Enfin, il faut observer, en blâmant le vice, d'épargner le plus que l'on peut la personne en qui il se trouve. On peut néanmoins parler librement des pécheurs infâmes, publics et notoires, pourvu que ce soit avec esprit de charité et de compassion, et non avec arrogance et présomption, et en prenant plaisir au mal d'autrui; car, pour ce dernier, c'est le fait d'un cœur vil et abject. J'excepte de cette règle les ennemis déclarés de Dieu et de son Eglise; car, pour ceux-là, ils les faut décrier tant qu'on peut, comme sont les chefs d'hérésies et de schismes; c'est charité de crier au loup quand il est entre les brebis, quelque part qu'il soit.

Chacun se permet de juger et de censurer les princes, et de médire de nations entières, selon les divers sentimens dont on est affecté à leur égard. Philothée, ne faites pas cette faute; car, outre l'offense de Dieu, vous pourriez vous attirer mille désagrémens.
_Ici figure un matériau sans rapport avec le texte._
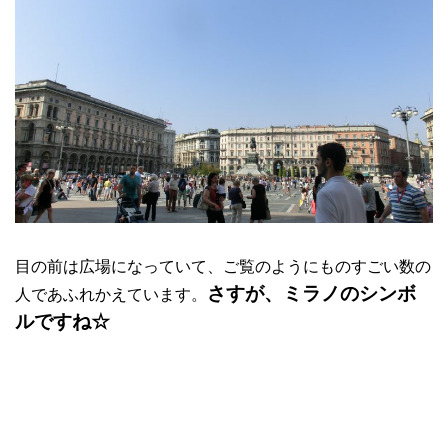
目の前は広場になっていて、ご覧のようにものすごい数の
さすが、ミラノのシンボ
人であふれかえています。
ルですね☆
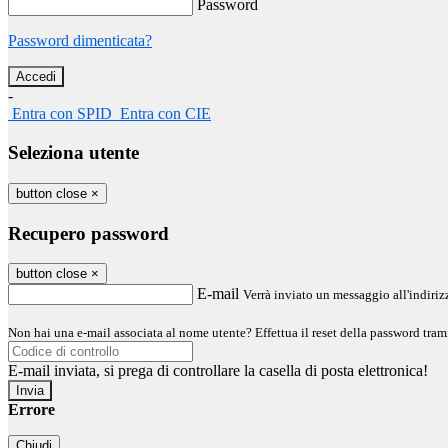
Password
Password dimenticata?
-
Entra con SPID
Entra con CIE
Seleziona utente
button close
×
Recupero password
button close
×
E-mail
Verrà inviato un messaggio all'indirizz
Non hai una e-mail associata al nome utente? Effettua il reset della password tram
E-mail inviata, si prega di controllare la casella di posta elettronica!
Errore
Chiudi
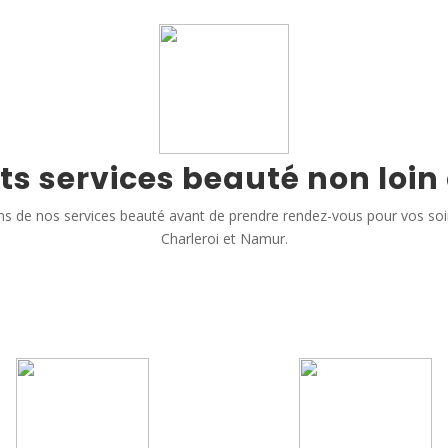
ts services beauté non loin
s de nos services beauté avant de prendre rendez-vous pour vos so
Charleroi et Namur.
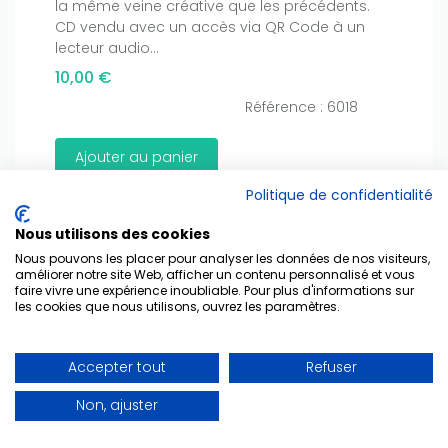
Only play at
Joo casino
if you really want to win a huge
la même veine créative que les précédents.
amount on your credits!
CD vendu avec un accès via QR Code à un
lecteur audio...
10,00 €
Référence : 6018
Ajouter au panier
Politique de confidentialité
Nous utilisons des cookies
Nous pouvons les placer pour analyser les données de nos visiteurs,
améliorer notre site Web, afficher un contenu personnalisé et vous
faire vivre une expérience inoubliable. Pour plus d'informations sur
les cookies que nous utilisons, ouvrez les paramètres.
Accepter tout
Refuser
Non, ajuster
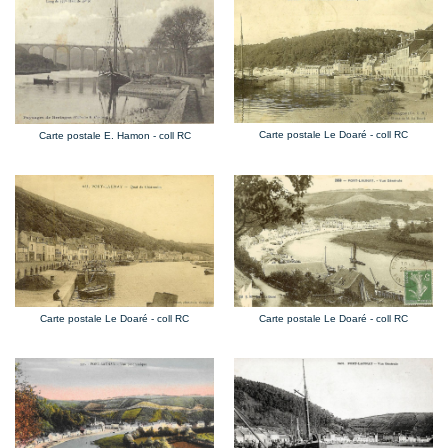
Carte postale Le Doaré - coll RC
Carte postale E. Hamon - coll RC
Carte postale Le Doaré - coll RC
Carte postale Le Doaré - coll RC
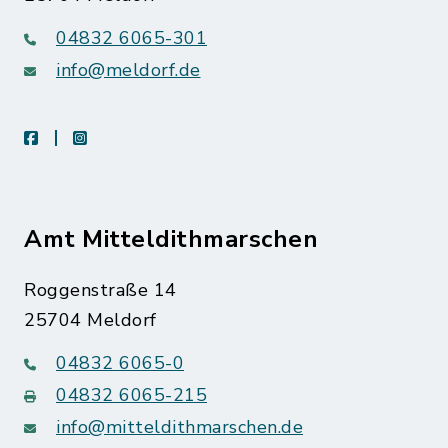
04832 6065-301
info@meldorf.de
facebook
instagram
Amt Mitteldithmarschen
Roggenstraße 14
25704 Meldorf
04832 6065-0
04832 6065-215
info@mitteldithmarschen.de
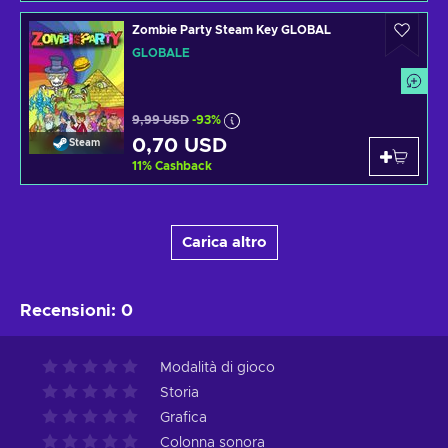
Zombie Party Steam Key GLOBAL
GLOBALE
9,99 USD
-93%
0,70 USD
Steam
11
%
Cashback
Carica altro
Recensioni
:
0
Modalità di gioco
Storia
Grafica
Colonna sonora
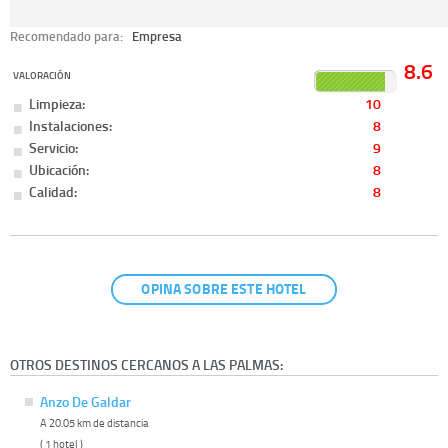
Recomendado para:
Empresa
8.6
VALORACIÓN
Limpieza:
10
Instalaciones:
8
Servicio:
9
Ubicación:
8
Calidad:
8
OPINA SOBRE ESTE HOTEL
OTROS DESTINOS CERCANOS A LAS PALMAS:
Anzo De Galdar
A 20.05 km de distancia
( 1 hotel )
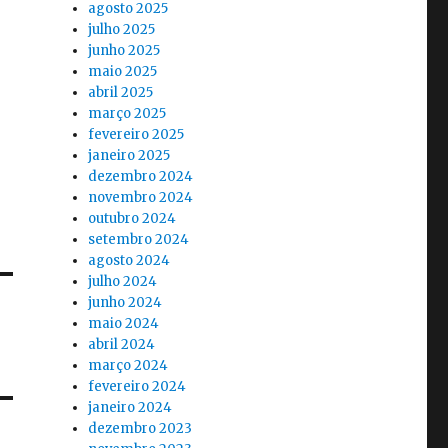
agosto 2025
julho 2025
junho 2025
maio 2025
abril 2025
março 2025
fevereiro 2025
janeiro 2025
dezembro 2024
novembro 2024
outubro 2024
setembro 2024
agosto 2024
julho 2024
junho 2024
maio 2024
abril 2024
março 2024
fevereiro 2024
janeiro 2024
dezembro 2023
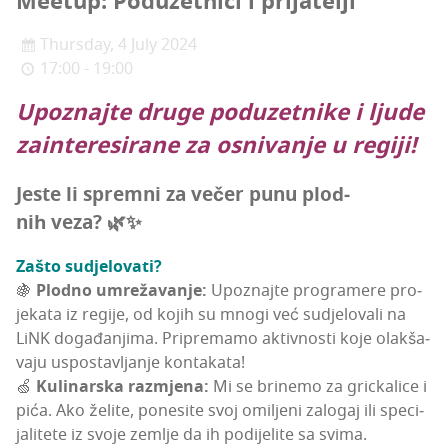
Meetup: Podu­zet­ni­ci i prijatelji
Thursday, 4 July 2024
17:00 - 19:00
Upoz­naj­te dru­ge podu­zet­ni­ke i lju­de
zain­te­re­si­ra­ne za osni­va­nje u regiji!
Jes­te li sprem­ni za večer punu plod­
nih veza? 🌿✨
Zašto sudje­lo­va­ti?
🍇
Plod­no umre­ža­va­nje:
Upoz­naj­te pro­gra­me­re pro­
je­ka­ta iz regi­je, od kojih su mno­gi već sudje­lo­va­li na
LiNK doga­đa­nji­ma. Pri­pre­ma­mo aktiv­nos­ti koje olak­ša­
va­ju uspos­tav­lja­nje kontakata!
🍏
Kuli­nar­ska raz­mje­na:
Mi se bri­ne­mo za gric­ka­li­ce i
pića. Ako želi­te, pone­si­te svoj omi­lje­ni zalo­gaj ili spe­ci­
ja­li­te­te iz svo­je zem­lje da ih podi­je­li­te sa svima.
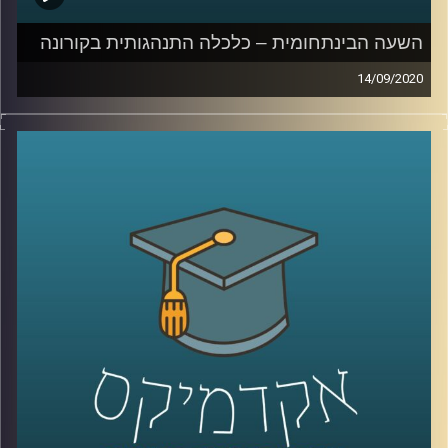
השעה הבינתחומית – כלכלה התנהגותית בקורונה
14/09/2020
איך ניתן לשכנע את הציבור לעטות מסכות?
למה קיים קושי אמיתי לשנות את ההתנהגות
שלנו בזמן המשבר? וכיצד נוכל להפחית את
הצריכה שלנו באינטרנט, בתקופה משונה זו
?
ד"ר גיא הוכמן, ראש התוכנית לתואר שני
בכלכלה התנהגותית בביה"ס טיומקין לכלכלה
ואיבצ'ר לפסיכולוגיה בשעה שכולה מנסה
להסביר לנו – איך אפשר לשנות את ההתנהגות
שלנו בזמן הקורונה
.
קרדיט תמונות:
AudioVersity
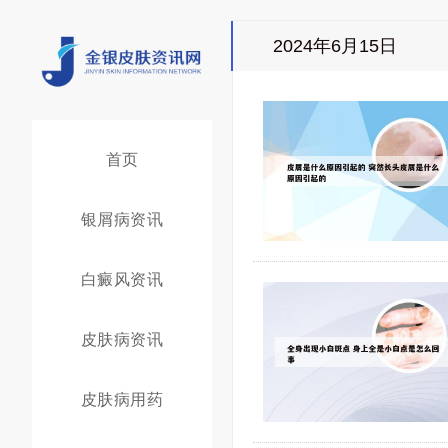
2024年6月15日
首页
银屑病资讯
白癜风资讯
皮肤病资讯
皮肤病用药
Quand vous entendez mal parler du prochain, rendez l'accusation douteuse, si vous le pouvez justement; si vous ne le pouvez pas, excusez l'intention de l'accusé; que si cela ne se peut, témoignez de la compassion de son état; détournez le trait, en vous souvenant et faisant souvenir la compagnie que ceux qui ne tombent pas en faute le doivent uniquement à la grâce de Dieu; rappelez le médisant à lui-même par quelques douces manières, et dites de la personne offensée tout le bien que vous en savez.


[CHAPITRE XXX.]

Quelques autres avis touchant le parler.

Que votre langage soit doux, franc, sincère, rond, naïf et fidèle. Gardez-vous des duplicités et des ruses; car, bien qu'il ne soit pas bon de dire toujours toutes espèces de vérités, encore ne faut-il jamais parler contre la vérité: accoutumez-vous à ne jamais mentir sciemment, soit pour vous excuser, soit autrement, vous ressouvenant que Dieu est le Dieu de vérité. Que si vous mentez par mégarde, et que vous puissiez de suite réparer votre faute par quelque explication, n'y manquez pas; une excuse véritable a bien plus de grâce et de force pour excuser, qu'un mensonge.

Bien que l'on puisse quelquefois avec prudence et discrétion déguiser et couvrir la vérité par quelque artifice de paroles, encore ne faut-il pratiquer cela que dans les choses importantes, et quand la gloire et le service de Dieu le requièrent évidemment; hors de là les artifices sont dangereux: car, comme dit l'Ecriture-Sainte, le Saint-Esprit n'habite pas dans un cœur dissimulé et double. Il n'y a point de meilleure et de plus désirable finesse que la simplicité. La prudence mondaine et les artifices de la chair appartiennent aux enfans du siècle; mais les enfans de Dieu cheminent sans détour, et ont le cœur sans replis: Qui marche simplement, dit le Sage, marche sûrement; le mensonge, la duplicité et la feinte annoncent toujours un esprit foible et vil.

Saint Augustin avoit dit, au quatrième livre de ses Confessions, que son ame et celle de son ami n'étoient qu'une seule ame, et que la vie lui étoit en horreur depuis la mort de son ami, parce qu'il ne vouloit pas vivre à moitié, et que cependant pour cela même il craignoit de mourir, de peur que son ami ne mourût tout entier. Ces paroles lui semblèrent dans la suite trop recherchées et affectées, si bien qu'il les révoqua au livre de ses Rétractations, et les appela une ineptie. Voyez-vous, Philothée, combien cette sainte et belle ame est sensible à l'afféterie des paroles! Certes, c'est un grand ornement de la vie chrétienne, que la fidélité, la rondeur et la sincérité du langage: Je l'ai résolu, disoit David, je prendrai garde à mes voies, pour ne point pêcher par ma langue. Eh! Seigneur, mettez une garde à ma bouche, et une porte de circonspection à mes lèvres.

C'est un principe du roi saint Louis, qu'il ne faut jamais contredire personne, à moins qu'il n'y ait péché ou quelque grand dommage à être du même avis. C'est le moyen d'éviter une foule de contestations et de disputes. Or, quand il importe de contredire les autres et d'opposer son opinion à la leur, il faut user d'une grande douceur et précaution, sans vouloir aucunement violenter leur esprit; car aussi-bien ne gagne-t-on rien à prendre les choses âprement.